How AI Is Reinventing Speech Therapy for Children

Clinically grounded, game-based and always available — MIRDC’s AI system is redefining how children learn to communicate.

Updated

January 8, 2026 6:32 PM

A child practicing with a speech therapist. PHOTO: FREEPIK

Speech and language delays are common, yet access to therapy remains limited. In Taiwan, only about 2,200 licensed speech-language pathologists serve hundreds of thousands of children who need support—especially those with autism spectrum disorders or significant communication challenges. As a result, many children miss crucial periods of language development simply because help isn’t available soon enough.

MIRDC’s new AI-powered interactive speech therapy system aims to close that gap. Instead of focusing solely on articulation, it targets a wider range of language skills that many children struggle with: oral expression, comprehension, sentence building and conversational ability. This makes it a more complete tool for childhood speech and language development.

The system combines game-based learning, AI-driven guidance and automated language assessment into one platform that can be used both in clinics and at home. This integrated design helps children practice more consistently, providing therapists and parents with clearer insight into their progress.

The interactive game modules are built around clinically validated therapy methods. Imitation exercises, picture cards, storybooks and conversational prompts are turned into structured game levels, each aligned with a specific developmental goal. This step-by-step approach helps children move from simple naming tasks to more complex comprehension and response skills, all within a sequenced curriculum.

A key differentiator is the system’s real-time AI speech interpretation. As the child talks, the AI analyzes the response and generates tailored therapeutic cues—such as imitation, modeling, expansion or extension—based on the conversation. These are the same strategies used by speech-language pathologists, but now children can access them continuously, supporting more effective at-home practice and reducing long gaps between sessions.

After each session, the system automatically conducts a data-driven language assessment using 20 objective indicators across semantics, syntax and pragmatics. This provides clinicians and families with measurable, easy-to-understand reports that show how the child is progressing and which skills need more attention—something many traditional tools do not offer.

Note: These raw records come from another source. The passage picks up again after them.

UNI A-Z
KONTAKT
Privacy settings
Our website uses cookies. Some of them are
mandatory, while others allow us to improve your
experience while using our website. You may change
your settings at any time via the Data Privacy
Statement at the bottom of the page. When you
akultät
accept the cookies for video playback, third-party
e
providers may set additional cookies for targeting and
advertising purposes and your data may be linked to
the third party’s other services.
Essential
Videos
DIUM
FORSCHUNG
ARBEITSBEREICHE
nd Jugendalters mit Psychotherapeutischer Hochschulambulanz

By offering a personalized, scalable and clinically grounded solution, MIRDC’s AI therapy system helps address the ongoing shortage of speech-language services. It doesn’t replace therapists; instead, it extends their reach, allows for more consistent practice and helps families support their child’s communication at home.

As an added recognition of its impact, the system recently earned two R&D 100 Awards, including the Silver Award for Corporate Social Responsibility. But at its core, the project remains focused on a simple mission: making high-quality speech therapy accessible to every child who needs a voice.